-- GIVEN INFORMATION follows --

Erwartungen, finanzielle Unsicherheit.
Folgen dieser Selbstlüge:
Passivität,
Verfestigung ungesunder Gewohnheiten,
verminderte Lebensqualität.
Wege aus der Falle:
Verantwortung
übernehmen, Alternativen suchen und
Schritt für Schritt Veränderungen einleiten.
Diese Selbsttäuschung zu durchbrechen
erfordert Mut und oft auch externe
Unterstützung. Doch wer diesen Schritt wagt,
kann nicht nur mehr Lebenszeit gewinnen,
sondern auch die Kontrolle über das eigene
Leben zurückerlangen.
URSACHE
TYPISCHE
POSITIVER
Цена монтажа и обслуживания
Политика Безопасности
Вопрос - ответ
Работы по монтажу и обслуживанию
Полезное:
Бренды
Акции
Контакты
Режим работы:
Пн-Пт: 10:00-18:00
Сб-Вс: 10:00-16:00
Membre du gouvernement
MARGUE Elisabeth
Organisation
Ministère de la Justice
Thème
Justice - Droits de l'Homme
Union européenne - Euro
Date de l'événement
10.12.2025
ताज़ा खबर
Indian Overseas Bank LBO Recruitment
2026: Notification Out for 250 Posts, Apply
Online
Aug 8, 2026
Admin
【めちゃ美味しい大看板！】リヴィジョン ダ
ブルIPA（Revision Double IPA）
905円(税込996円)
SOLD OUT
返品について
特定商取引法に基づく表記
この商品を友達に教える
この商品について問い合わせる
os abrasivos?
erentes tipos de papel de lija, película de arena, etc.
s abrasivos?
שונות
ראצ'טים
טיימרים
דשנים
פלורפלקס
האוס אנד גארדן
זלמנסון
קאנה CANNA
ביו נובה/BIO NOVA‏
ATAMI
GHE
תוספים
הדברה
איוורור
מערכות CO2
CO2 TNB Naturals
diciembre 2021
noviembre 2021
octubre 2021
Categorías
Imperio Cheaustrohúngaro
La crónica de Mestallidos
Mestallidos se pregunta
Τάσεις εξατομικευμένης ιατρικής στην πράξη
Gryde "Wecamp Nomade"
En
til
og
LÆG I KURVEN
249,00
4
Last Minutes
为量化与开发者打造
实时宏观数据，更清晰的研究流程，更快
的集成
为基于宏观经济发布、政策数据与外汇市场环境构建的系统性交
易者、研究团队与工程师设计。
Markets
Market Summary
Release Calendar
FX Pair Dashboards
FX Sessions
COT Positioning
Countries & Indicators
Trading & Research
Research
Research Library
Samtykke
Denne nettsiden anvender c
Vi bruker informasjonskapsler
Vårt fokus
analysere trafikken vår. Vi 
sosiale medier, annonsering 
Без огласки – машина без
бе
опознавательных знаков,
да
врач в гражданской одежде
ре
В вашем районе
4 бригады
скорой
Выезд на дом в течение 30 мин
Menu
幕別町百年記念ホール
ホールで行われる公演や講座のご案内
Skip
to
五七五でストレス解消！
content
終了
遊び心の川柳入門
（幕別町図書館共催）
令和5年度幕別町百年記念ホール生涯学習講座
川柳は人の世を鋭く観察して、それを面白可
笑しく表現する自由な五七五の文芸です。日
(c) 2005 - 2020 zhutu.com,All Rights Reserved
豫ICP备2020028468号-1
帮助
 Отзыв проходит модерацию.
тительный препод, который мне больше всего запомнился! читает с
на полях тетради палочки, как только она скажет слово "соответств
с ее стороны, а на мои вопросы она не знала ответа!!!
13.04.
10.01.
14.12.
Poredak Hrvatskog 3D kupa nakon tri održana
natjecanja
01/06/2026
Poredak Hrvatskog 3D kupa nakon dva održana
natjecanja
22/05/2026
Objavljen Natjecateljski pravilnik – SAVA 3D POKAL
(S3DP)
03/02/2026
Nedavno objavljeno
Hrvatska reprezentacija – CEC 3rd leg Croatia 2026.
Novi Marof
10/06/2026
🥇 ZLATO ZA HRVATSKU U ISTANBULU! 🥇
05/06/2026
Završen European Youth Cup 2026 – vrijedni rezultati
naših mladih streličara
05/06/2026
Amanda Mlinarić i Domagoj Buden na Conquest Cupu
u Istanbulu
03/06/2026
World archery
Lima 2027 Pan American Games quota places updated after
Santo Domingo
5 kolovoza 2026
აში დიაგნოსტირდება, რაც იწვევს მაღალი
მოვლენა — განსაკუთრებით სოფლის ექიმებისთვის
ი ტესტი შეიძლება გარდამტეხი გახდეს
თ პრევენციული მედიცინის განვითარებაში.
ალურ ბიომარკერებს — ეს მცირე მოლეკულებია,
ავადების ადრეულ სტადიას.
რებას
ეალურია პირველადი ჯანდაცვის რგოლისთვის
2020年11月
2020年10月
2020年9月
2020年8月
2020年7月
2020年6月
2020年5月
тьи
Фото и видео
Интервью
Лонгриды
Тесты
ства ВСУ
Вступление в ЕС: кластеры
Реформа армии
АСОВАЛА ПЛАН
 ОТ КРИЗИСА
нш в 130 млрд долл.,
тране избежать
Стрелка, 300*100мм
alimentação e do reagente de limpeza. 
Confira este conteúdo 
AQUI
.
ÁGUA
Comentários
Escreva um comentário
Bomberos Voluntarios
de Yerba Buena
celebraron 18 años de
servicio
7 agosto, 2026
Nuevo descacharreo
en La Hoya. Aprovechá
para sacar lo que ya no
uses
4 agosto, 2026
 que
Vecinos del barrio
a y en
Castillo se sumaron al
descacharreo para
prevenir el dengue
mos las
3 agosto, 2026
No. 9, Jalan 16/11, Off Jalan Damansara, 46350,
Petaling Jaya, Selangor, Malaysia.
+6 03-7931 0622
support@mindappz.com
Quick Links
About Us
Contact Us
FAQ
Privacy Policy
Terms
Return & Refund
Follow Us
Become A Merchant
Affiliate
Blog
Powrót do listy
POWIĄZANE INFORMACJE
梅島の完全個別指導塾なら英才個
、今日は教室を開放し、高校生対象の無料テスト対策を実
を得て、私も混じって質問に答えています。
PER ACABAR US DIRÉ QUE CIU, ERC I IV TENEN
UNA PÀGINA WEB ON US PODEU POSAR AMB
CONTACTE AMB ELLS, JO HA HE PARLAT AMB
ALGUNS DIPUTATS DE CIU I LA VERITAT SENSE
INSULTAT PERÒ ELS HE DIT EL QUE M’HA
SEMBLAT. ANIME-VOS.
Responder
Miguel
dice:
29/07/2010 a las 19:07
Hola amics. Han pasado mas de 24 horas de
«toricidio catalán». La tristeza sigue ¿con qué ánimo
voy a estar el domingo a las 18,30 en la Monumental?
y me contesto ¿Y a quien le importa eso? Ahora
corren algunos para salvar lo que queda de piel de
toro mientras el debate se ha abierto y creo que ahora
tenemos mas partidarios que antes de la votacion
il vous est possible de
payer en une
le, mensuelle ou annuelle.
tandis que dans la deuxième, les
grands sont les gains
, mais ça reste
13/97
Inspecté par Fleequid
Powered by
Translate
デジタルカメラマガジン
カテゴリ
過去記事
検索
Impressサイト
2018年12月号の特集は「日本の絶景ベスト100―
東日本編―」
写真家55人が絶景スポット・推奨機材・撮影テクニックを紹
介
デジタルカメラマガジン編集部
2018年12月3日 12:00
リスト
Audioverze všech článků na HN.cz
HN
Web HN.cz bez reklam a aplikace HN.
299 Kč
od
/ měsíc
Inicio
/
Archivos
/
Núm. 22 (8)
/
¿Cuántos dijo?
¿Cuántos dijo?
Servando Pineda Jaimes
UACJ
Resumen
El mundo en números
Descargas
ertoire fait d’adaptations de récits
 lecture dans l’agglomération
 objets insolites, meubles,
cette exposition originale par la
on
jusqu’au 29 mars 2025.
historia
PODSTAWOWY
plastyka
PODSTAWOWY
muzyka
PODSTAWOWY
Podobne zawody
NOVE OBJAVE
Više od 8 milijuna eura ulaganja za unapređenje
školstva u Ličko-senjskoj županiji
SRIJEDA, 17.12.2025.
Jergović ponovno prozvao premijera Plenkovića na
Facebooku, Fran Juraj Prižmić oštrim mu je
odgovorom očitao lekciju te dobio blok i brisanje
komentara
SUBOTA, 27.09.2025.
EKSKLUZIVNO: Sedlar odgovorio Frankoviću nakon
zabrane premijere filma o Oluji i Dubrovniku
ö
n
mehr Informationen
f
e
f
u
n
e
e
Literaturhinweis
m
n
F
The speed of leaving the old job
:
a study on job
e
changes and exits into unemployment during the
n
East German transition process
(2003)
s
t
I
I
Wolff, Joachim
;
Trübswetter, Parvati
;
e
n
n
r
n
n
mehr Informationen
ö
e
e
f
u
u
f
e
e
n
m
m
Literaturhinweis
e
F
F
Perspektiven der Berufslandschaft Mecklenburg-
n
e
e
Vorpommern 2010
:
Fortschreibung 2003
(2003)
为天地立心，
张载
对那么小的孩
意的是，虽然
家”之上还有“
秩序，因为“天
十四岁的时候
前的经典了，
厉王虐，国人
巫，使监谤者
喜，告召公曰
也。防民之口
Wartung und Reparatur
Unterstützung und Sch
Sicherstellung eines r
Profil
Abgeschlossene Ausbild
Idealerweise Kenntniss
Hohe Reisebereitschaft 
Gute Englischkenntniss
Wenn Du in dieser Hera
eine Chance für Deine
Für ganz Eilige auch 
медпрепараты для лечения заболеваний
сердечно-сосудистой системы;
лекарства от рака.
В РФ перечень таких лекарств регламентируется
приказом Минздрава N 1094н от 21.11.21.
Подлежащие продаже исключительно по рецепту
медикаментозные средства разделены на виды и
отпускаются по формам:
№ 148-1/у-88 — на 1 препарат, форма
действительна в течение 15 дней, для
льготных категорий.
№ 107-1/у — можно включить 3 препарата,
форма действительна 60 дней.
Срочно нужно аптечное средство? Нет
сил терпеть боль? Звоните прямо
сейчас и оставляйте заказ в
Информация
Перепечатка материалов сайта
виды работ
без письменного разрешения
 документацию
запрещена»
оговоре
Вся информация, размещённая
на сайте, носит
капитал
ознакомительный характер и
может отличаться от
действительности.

-- GIVEN INFORMATION concluded --

- [WHAT THIS TASK INVOLVES] Print only what lies in the material above starting at the line with "Wege aus der" and ending at the line with "Membre du gouvernement", every line exactly as given.

- [TASK OUTPUT]
Wege aus der Falle:
Verantwortung
übernehmen, Alternativen suchen und
Schritt für Schritt Veränderungen einleiten.
Diese Selbsttäuschung zu durchbrechen
erfordert Mut und oft auch externe
Unterstützung. Doch wer diesen Schritt wagt,
kann nicht nur mehr Lebenszeit gewinnen,
sondern auch die Kontrolle über das eigene
Leben zurückerlangen.
URSACHE
TYPISCHE
POSITIVER
Цена монтажа и обслуживания
Политика Безопасности
Вопрос - ответ
Работы по монтажу и обслуживанию
Полезное:
Бренды
Акции
Контакты
Режим работы:
Пн-Пт: 10:00-18:00
Сб-Вс: 10:00-16:00
Membre du gouvernement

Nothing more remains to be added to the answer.